Olivine-structured LiFePO4 has attracted much attention as a promising cathode material for lithium ion batteries for electric vehicle (EV) applications. However, its poor conductivity limited its practical applications until the introduction of carbon coating. Since then, significant progress has been made in understanding and controlling phase purity, particle size and carbon coating of the C/LiFePO4 composite material.
While the carbon coating is a critical component in C/LiFePO4 composites, however, little attention has been paid to alternative nanocarbon coatings, especially the interaction of nanocarbon coatings on LiFePO4. This is partly because there is no appropriate model material or effective nano-characterization tools for this study. Prof. Xueliang (Andy) Sun and colleagues from Western University in Canada, cooperating with Phostech Lithium Inc., have now managed to overcome this problem using a molten technique to achieve an ingot sample with a large flat surface, which allows them to directly study the LiFePO4 carbon coating.

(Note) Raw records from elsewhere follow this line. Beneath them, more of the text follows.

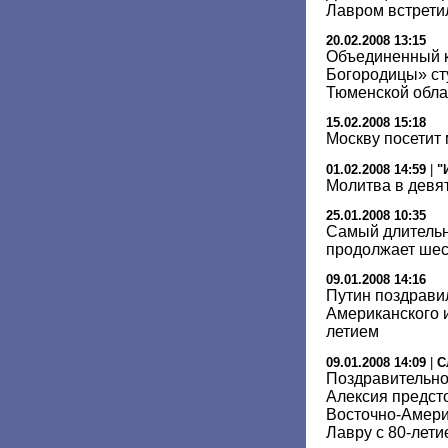
Лавром встрети
20.02.2008 13:15
Объединенный к
Богородицы» ст
Тюменской обла
15.02.2008 15:18
Москву посетит
01.02.2008 14:59
|
"
Молитва в девя
25.01.2008 10:35
Самый длительн
продолжает ше
09.01.2008 14:16
Путин поздрави
Американского и
летием
09.01.2008 14:09
|
С
Поздравительно
Алексия предст
Восточно-Амери
Лавру с 80-лети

For first time, this work provides a local visualization study on carbon coating, particularly the influence of impurity phases. By combining focused ion beam lithography (FIB), High-resolution transmission electron microscopy (HRTEM), and micro-Raman mapping techniques, the team intensively investigated and identified the interaction between carbon and LiFePO4 as well as the nature and effects of impurity phases on carbon coating for LiFePO4. During carbon coating process, the phosphorus-rich phase is found to have an inhibiting effect (or no positive catalytic effect) on carbon formation while iron-rich phases (mainly iron phosphides) promote carbon growth by contributing to more carbon deposition and higher graphitic carbon content.
These findings provide an important guideline for the improvement of carbon coating quality in C-LiFePO4 composite material. Furthermore, this methodology will help us to understand and reveal the basic carbon-deposition process and structure on LiFePO4, leading to further improved performance of this promising electrode material.